Brian Till's recent article in The New Republic, "Why Did Two U.S. Missionaries Get an Ebola Serum While Africans Are Left to Die?," raises an important point about inequality in access to healthcare. It would be bad enough if this inequality were limited to Ebola. But inhabitants of resource-limited countries like those in West Africa are denied many of the treatments that citizens of wealthier countries take for granted—despite being exposed to greater health risks, such as endemic malaria, poor quality drinking water, and emerging diseases like Ebola. This inequality is the source of much of the work that Médecins Sans Frontières—where I'm an Ebola specialist, currently working in Liberia—does every day.
Under ordinary circumstances, Ebola would be a neglected tropical disease—something for which no one is working on a treatment because the people who get it are too poor to be a valuable market for pharmaceutical companies. This changed when Ebola drew the interest of the defense community. It is a shame that Africa has to rely on this interest in the U.S. defense industry for the release of funding for research that has led to the development of Ebola treatments like the monoclonal antibodies that were used to save the two American missionaries.
Wouldn’t Africa be better off if there were an effective treatment for Ebola the continent could produce for itself? The solution proposed in Till's article, transfusion of convalescent serum, might seem a promising way to provide Africa with an independent means of coping with Ebola. However, the evidence supporting it is not very strong. For example, the study Till cites from the 1995 outbreak describes seven patients who survived when given serum from survivors. These seven survivors were given their plasma on an average of day eleven of their illness, which is rather late in the disease course. The average time to death in that outbreak was on day ten, so many patients receiving transfusions were more likely to survive even if they did not receive the serum. This does not prove that the patients received no benefit, but that they were not at the same risk of death as the average Ebola patient. This is known as selection bias. When coupled with the failure to show a benefit of convalescent serum in animal studies, the enthusiasm for pursuing this treatment option has waned.
But why not try? If the patients have a more than seventy percent chance of dying, why not try something, even if it is not guaranteed to work?
One reason is that doctors have a limited amount of time that we can spend with our patients. The protective clothing we wear in the Ebola treatment units is very good at keeping infectious fluids out, but equally good at keeping sweat in. Given that we're working in tropical temperatures, these outfits can be worn for less than an hour before overheating becomes a problem. And healthcare workers must use that brief window of time to provide all of the supportive and nursing care that their patients need. There is not a lot of extra time to experiment with unproven therapies.
And there are many such therapies. Dozens are brought to my attention with every outbreak. Some have shown promise in rodent models, others in test tubes, and some are of only theoretical benefit. Experience has shown that such potential almost always fails to produce a benefit in non-human primate studies, our best analog of human disease. We cannot subject our patients to all of the possible things that might work. We have to choose wisely.
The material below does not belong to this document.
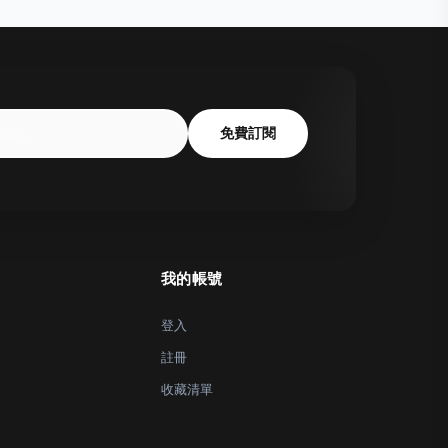
免費訂閱
我的帳號
登入
註冊
收藏清單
The greatest hope lies with treatments that have shown efficacy in non-human primate studies. This brings us right back to where we began, with therapies like the ZMapp antibodies that were given to the two American missionaries, and similar therapies that have also shown promising results.
It is not because these drugs are expensive or intended just for North Americans and Europeans that they are unavailable to Africans. They are unavailable because they are not yet ready. For the antibodies used for the two Americans, only a handful of treatments exist in the world. None of these drugs has gone through the clinical trials needed for their approval for use by drug regulatory agencies. Médecins Sans Frontières hopes to play a role in facilitating the eventual trials that will bring these drugs to market, and from there to see to it that they are made available to the patients that need them.
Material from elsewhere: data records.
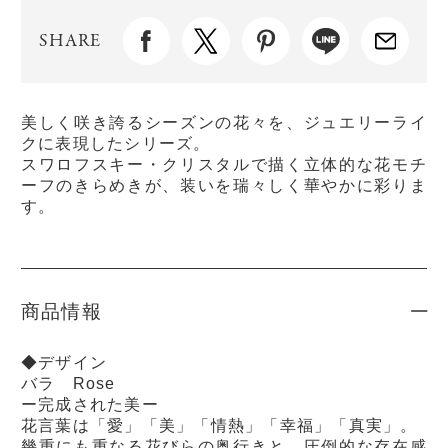
SHARE
美しく咲き誇るシーズンの花々を、ジュエリーライ
クに表現したシリーズ。
スワロフスキー・クリスタルで描く立体的な花モチ
ーフのきらめきが、装いを瑞々しく華やかに彩りま
す。
商品情報
◆デザイン
バラ Rose
ー完成された美ー
花言葉は「愛」「美」「情熱」「幸福」「真実」。
幾重にも重なる花びらの奥行きと、圧倒的な存在感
Will this be expensive? Maybe. But we have been here before. Fifteen years ago, no one thought that antiretrovirals could be made available to Africans, but Médecins Sans Frontières was part of the fight to overcome the obstacles to treatment for people with HIV in Africa. Today these drugs are given to millions of people across the continent. These barriers can be overcome.
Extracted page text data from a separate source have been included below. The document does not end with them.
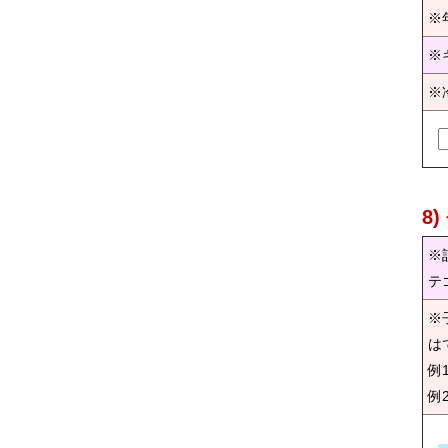
※
※
※
8
※
テ
※
は
例
例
Ebola is already expensive, and we can barely take care of our patients now. When one of our healthcare workers in Liberia dons their protective gear, just for one hour with their patients, they have spent the equivalent of what the government spends on healthcare per citizen for the entire year.
It would be miserly of us not to go further to bring treatments that truly work to the people that need them. It is certainly encouraging to see the steps the WHO is taking to adopt exceptional regulatory procedures in the face of an exceptionally grave Ebola epidemic. It may not happen in time to help the victims of this outbreak, but it will happen, and it will change Ebola forever.